Research Data Stewardship Resources

RDSI Informational Webinar

Why research data stewardship is important

There are many reasons why sharing research data is important, and can provide not only benefit to research (and researchers) but the public as well.

Benefits of Research Data Stewardship and Sharing
Further Reading

Funding Agency Research Data Policies

U.S. funding agency requirements for public access of research data have been evolving rapidly over the past several years. Below are links to a number of individual policies; however, given the fast changing landscape around agency policies, we strongly recommend you confirm your funder’s policy before submitting any proposal. For other agencies not in this list, see  a curated list of data sharing requirements by federal agency provided by the Scholarly Publishing and Academic Resources Coalition (SPARC).

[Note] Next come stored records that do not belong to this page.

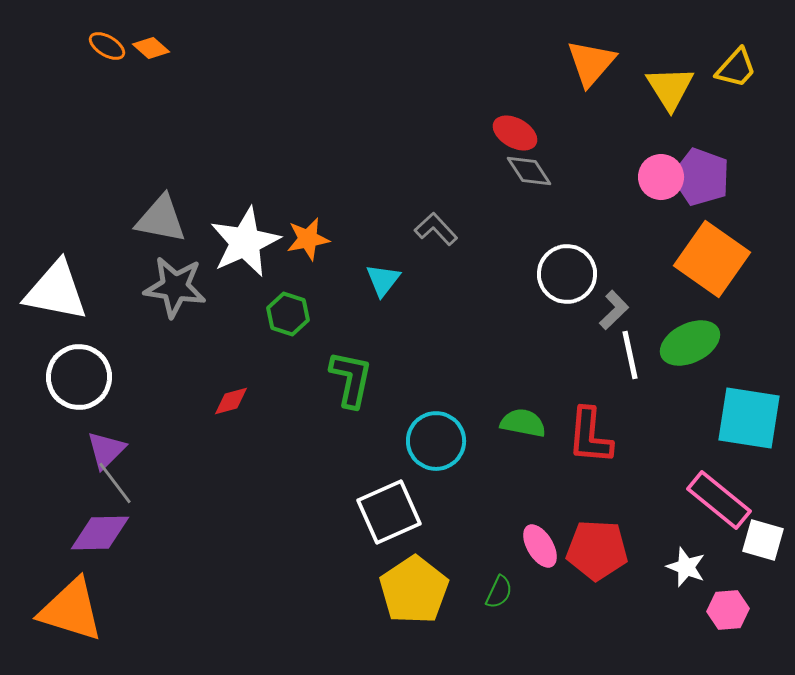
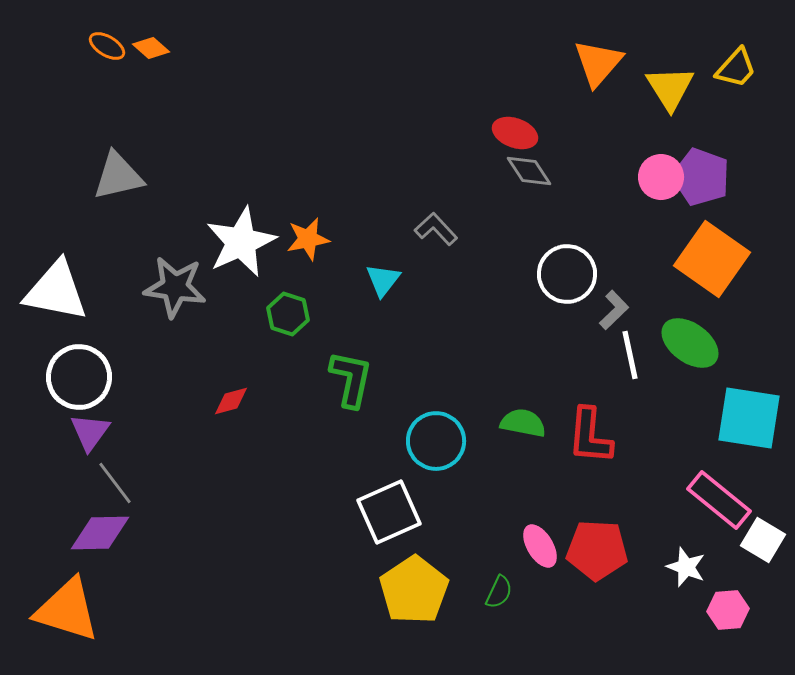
orange triangle at (591, 63): moved 7 px right
red ellipse at (515, 133): rotated 9 degrees counterclockwise
gray triangle at (161, 219): moved 43 px left, 43 px up; rotated 24 degrees counterclockwise
white star at (245, 242): moved 4 px left
green ellipse at (690, 343): rotated 62 degrees clockwise
purple triangle at (106, 450): moved 16 px left, 18 px up; rotated 9 degrees counterclockwise
white square at (763, 540): rotated 15 degrees clockwise
orange triangle at (71, 610): moved 4 px left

Selecting a Data Repository

A research data repository is a type of database infrastructure that hosts, manages, and disseminates research data for the purposes of making it publicly available for people to discover, analyze and reuse.

Types of Data Repositories

There are three types of research data repositories: 

  • Generalist Data Repositories – Generalist data repositories collect a wide variety of data types and do not limit deposits based on the institutional affiliation of the depositor. 
  • Institutional Data Repositories – Institutional Data Repositories accept a wide variety of data, but place limits on who can deposit data based on institutional affiliation. 
    • Example – Deep Blue Data, the Institutional Data Repository for the University of Michigan 
Questions to Ask in Considering a Data Repository

Is there a Domain Repository that serves your research field?

Generally, the best place to deposit your research data is with a repository that is connected to your particular research field or discipline and/or specializes in hosting, disseminating and preserving the type of data that you have generated. Domain repositories work closely with the research communities who make use of the data they host to ensure that it is suitable and accessible for their specific needs. Depositing your data into a domain repository helps connect it with the community that is likely to benefit and connect with your work.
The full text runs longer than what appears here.